--- Excerpted records Enclosed Below ---
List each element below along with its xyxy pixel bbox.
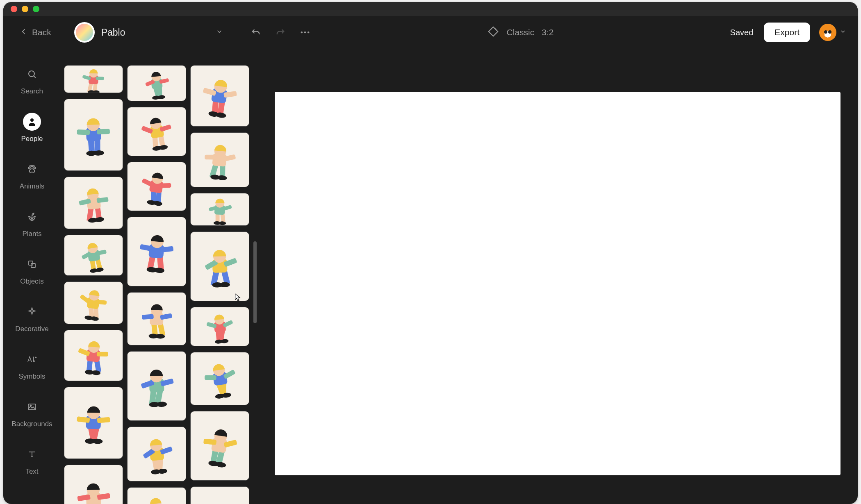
svg-rect-55 [96,300,107,305]
more-menu-button[interactable] [299,27,311,38]
people-icon [23,113,41,131]
document-title: Pablo [101,27,125,38]
illustration-thumb[interactable] [64,282,123,324]
rail-item-symbols[interactable]: Symbols [18,350,45,381]
rail-item-label: Text [25,468,38,476]
plants-icon [23,208,41,226]
illustration-thumb[interactable] [64,387,123,459]
svg-rect-9 [29,261,33,265]
category-rail: SearchPeopleAnimalsPlantsObjectsDecorati… [3,16,61,504]
illustration-thumb[interactable] [127,162,186,211]
export-button[interactable]: Export [764,23,810,42]
rail-item-label: Animals [20,182,44,191]
illustration-panel [61,16,257,504]
aspect-ratio-selector[interactable]: Classic 3:2 [487,25,554,40]
backgrounds-icon [23,398,41,416]
svg-rect-12 [28,404,36,410]
svg-point-2 [307,32,309,34]
svg-rect-126 [142,314,154,320]
illustration-thumb[interactable] [190,307,249,346]
svg-point-3 [29,71,34,77]
illustration-thumb[interactable] [127,351,186,421]
svg-point-6 [34,167,35,169]
illustration-thumb[interactable] [127,107,186,156]
rail-item-label: Objects [20,277,44,286]
animals-icon [23,160,41,178]
svg-rect-64 [97,352,108,356]
illustration-thumb[interactable] [190,352,249,405]
svg-point-5 [28,167,30,169]
rail-item-label: Backgrounds [11,420,52,428]
document-selector[interactable]: Pablo [74,22,125,43]
panel-scrollbar[interactable] [253,241,257,323]
back-label: Back [32,27,51,37]
illustration-thumb[interactable] [190,132,249,187]
traffic-minimize-button[interactable] [22,6,28,12]
ratio-label: Classic [507,27,535,37]
rail-item-label: Symbols [18,372,45,381]
back-button[interactable]: Back [20,27,51,38]
topbar: Back Pablo [3,16,858,49]
text-icon [23,445,41,463]
chevron-down-icon[interactable] [840,28,846,36]
ratio-value: 3:2 [542,27,554,37]
traffic-close-button[interactable] [11,6,17,12]
svg-rect-207 [205,375,216,380]
rail-item-label: Decorative [15,325,48,333]
rail-item-search[interactable]: Search [21,65,43,95]
rail-item-label: People [21,135,43,143]
arrow-left-icon [20,27,28,38]
canvas-area [257,16,858,504]
symbols-icon [23,350,41,368]
svg-rect-19 [96,77,104,80]
document-avatar [74,22,95,43]
svg-point-0 [301,32,303,34]
illustration-thumb[interactable] [190,193,249,226]
illustration-thumb[interactable] [64,235,123,276]
rail-item-decorative[interactable]: Decorative [15,303,48,333]
illustration-thumb[interactable] [64,177,123,229]
undo-button[interactable] [250,27,262,38]
saved-status: Saved [730,28,754,37]
illustration-thumb[interactable] [127,65,186,101]
rail-item-plants[interactable]: Plants [22,208,41,238]
redo-button[interactable] [275,27,286,38]
illustration-thumb[interactable] [190,411,249,481]
illustration-thumb[interactable] [190,232,249,301]
rail-item-label: Search [21,87,43,95]
illustration-thumb[interactable] [127,217,186,286]
rail-item-objects[interactable]: Objects [20,255,44,286]
illustration-thumb[interactable] [64,465,123,504]
export-label: Export [774,27,800,37]
illustration-thumb[interactable] [64,330,123,381]
canvas[interactable] [275,92,840,475]
rail-item-people[interactable]: People [21,113,43,143]
illustration-thumb[interactable] [64,65,123,93]
objects-icon [23,255,41,273]
titlebar [3,2,858,16]
app-window: Back Pablo [3,2,858,504]
illustration-thumb[interactable] [64,99,123,171]
illustration-thumb[interactable] [190,486,249,504]
rotate-icon [487,25,499,40]
svg-rect-10 [31,263,35,268]
svg-rect-109 [160,183,171,188]
rail-item-text[interactable]: Text [23,445,41,476]
rail-item-animals[interactable]: Animals [20,160,44,191]
rail-item-backgrounds[interactable]: Backgrounds [11,398,52,428]
traffic-zoom-button[interactable] [33,6,39,12]
svg-point-1 [304,32,306,34]
chevron-down-icon[interactable] [216,28,226,37]
illustration-thumb[interactable] [127,292,186,345]
user-avatar[interactable] [819,24,836,41]
svg-rect-28 [97,129,110,134]
svg-point-4 [30,118,34,122]
illustration-thumb[interactable] [190,65,249,127]
svg-rect-171 [205,155,216,160]
svg-point-8 [32,165,34,167]
svg-rect-73 [97,417,110,423]
svg-point-13 [30,405,31,406]
illustration-thumb[interactable] [127,427,186,481]
illustration-thumb[interactable] [127,487,186,504]
svg-rect-27 [77,129,90,135]
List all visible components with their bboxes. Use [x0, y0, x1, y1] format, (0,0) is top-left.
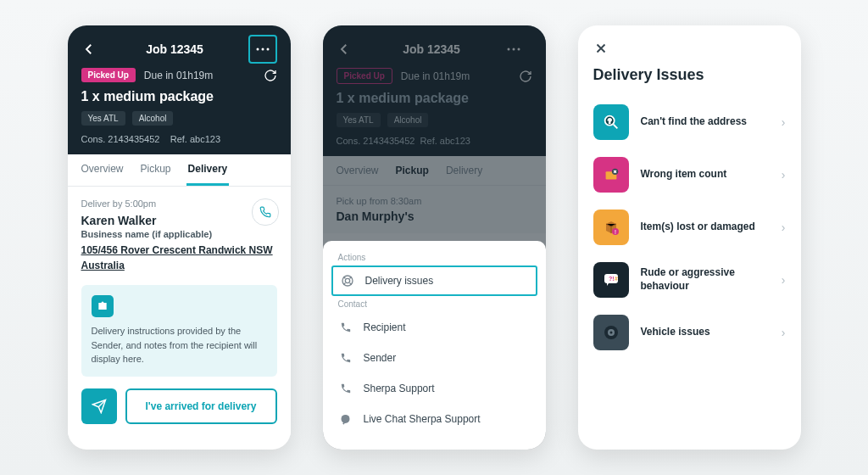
svg-point-1 — [261, 48, 264, 51]
phone-icon — [259, 206, 271, 218]
phone-delivery-issues: Delivery Issues ? Can't find the address… — [578, 25, 801, 450]
lifebuoy-icon — [340, 273, 355, 288]
close-button[interactable] — [593, 41, 786, 56]
sheet-item-recipient[interactable]: Recipient — [323, 312, 546, 343]
sheet-item-live-chat[interactable]: Live Chat Sherpa Support — [323, 404, 546, 434]
deliver-by-label: Deliver by 5:00pm — [81, 198, 277, 209]
refresh-button[interactable] — [264, 69, 277, 82]
arrived-button[interactable]: I've arrived for delivery — [125, 388, 277, 424]
sheet-actions-header: Actions — [323, 249, 546, 265]
tag-alcohol: Alcohol — [132, 111, 174, 126]
chevron-right-icon: › — [782, 273, 786, 287]
refresh-icon — [264, 69, 277, 82]
more-menu-button[interactable] — [248, 35, 277, 64]
phone-job-detail: Job 12345 Picked Up Due in 01h19m 1 x me… — [68, 25, 291, 450]
svg-point-7 — [345, 278, 349, 282]
issue-vehicle[interactable]: Vehicle issues › — [590, 306, 789, 359]
tag-atl: Yes ATL — [81, 111, 125, 126]
phone-actions-sheet: Job 12345 Picked Up Due in 01h19m 1 x me… — [323, 25, 546, 450]
recipient-name: Karen Walker — [81, 214, 277, 227]
box-x-icon — [593, 157, 629, 193]
svg-point-0 — [256, 48, 259, 51]
svg-point-2 — [266, 48, 269, 51]
consignment-ref: Cons. 2143435452 — [81, 134, 160, 144]
chevron-right-icon: › — [782, 168, 786, 182]
issue-wrong-item-count[interactable]: Wrong item count › — [590, 148, 789, 201]
issue-cant-find-address[interactable]: ? Can't find the address › — [590, 96, 789, 148]
chevron-right-icon: › — [782, 221, 786, 234]
phone-icon — [338, 320, 353, 335]
phone-icon — [338, 381, 353, 396]
sheet-item-sender[interactable]: Sender — [323, 343, 546, 373]
job-ref: Ref. abc123 — [170, 134, 220, 144]
tire-icon — [593, 315, 629, 350]
package-alert-icon: ! — [593, 210, 629, 245]
svg-text:!: ! — [615, 229, 616, 235]
call-recipient-button[interactable] — [252, 198, 279, 226]
business-name: Business name (if applicable) — [81, 229, 277, 239]
delivery-address[interactable]: 105/456 Rover Crescent Randwick NSW Aust… — [81, 243, 277, 273]
sheet-item-delivery-issues[interactable]: Delivery issues — [331, 265, 537, 296]
svg-text:?: ? — [608, 117, 611, 125]
tab-delivery[interactable]: Delivery — [186, 154, 230, 186]
chat-icon — [338, 411, 353, 427]
sheet-item-sherpa-support[interactable]: Sherpa Support — [323, 373, 546, 404]
tabs: Overview Pickup Delivery — [68, 154, 291, 187]
issue-rude-behaviour[interactable]: ?!# Rude or aggressive behaviour › — [590, 254, 789, 306]
delivery-notes: Delivery instructions provided by the Se… — [81, 285, 277, 377]
more-icon — [256, 48, 270, 51]
navigate-button[interactable] — [81, 388, 117, 424]
chevron-right-icon: › — [782, 326, 786, 339]
search-pin-icon: ? — [593, 104, 629, 140]
sheet-contact-header: Contact — [323, 296, 546, 312]
package-line: 1 x medium package — [81, 89, 277, 104]
page-title: Delivery Issues — [593, 66, 786, 84]
back-button[interactable] — [81, 42, 102, 57]
svg-text:?!: ?! — [609, 276, 615, 282]
tab-pickup[interactable]: Pickup — [139, 154, 173, 186]
send-icon — [92, 399, 107, 414]
tab-overview[interactable]: Overview — [80, 154, 125, 186]
chevron-right-icon: › — [782, 115, 786, 129]
svg-point-21 — [609, 332, 612, 334]
close-icon — [593, 41, 609, 56]
action-sheet: Actions Delivery issues Contact Recipien… — [323, 241, 546, 450]
issue-lost-damaged[interactable]: ! Item(s) lost or damaged › — [590, 201, 789, 254]
svg-point-8 — [342, 414, 350, 422]
page-title: Job 12345 — [102, 42, 248, 56]
speech-warn-icon: ?!# — [593, 262, 629, 298]
phone-icon — [338, 350, 353, 366]
due-text: Due in 01h19m — [144, 70, 213, 81]
svg-text:#: # — [615, 276, 618, 282]
status-badge: Picked Up — [81, 68, 136, 82]
note-icon — [92, 295, 114, 317]
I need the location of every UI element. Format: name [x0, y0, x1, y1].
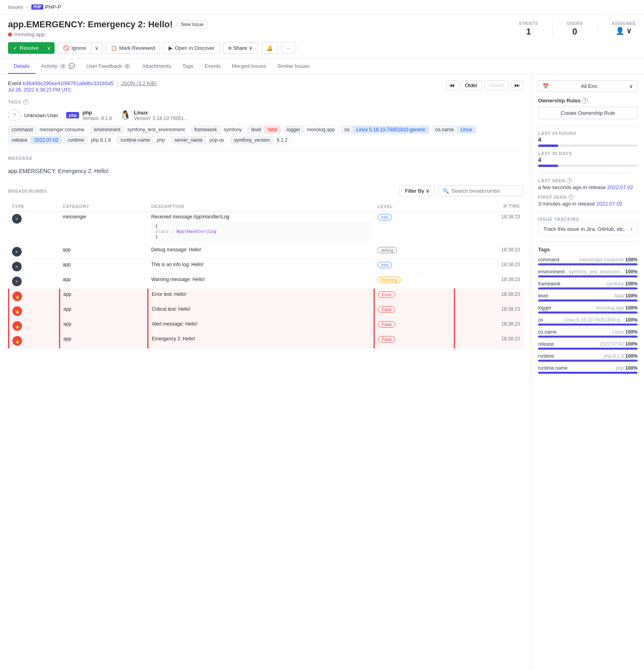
--- End of Enclosed Excerpted records ---
◆ **Work item**: If a line in the entries above contains "List", report it.

◆ **Answer for the task**:
List each element below along with its xyxy pixel bbox.
List all visible components with their bboxes. Use [x0, y0, x1, y1] format, (0,0) is top-left.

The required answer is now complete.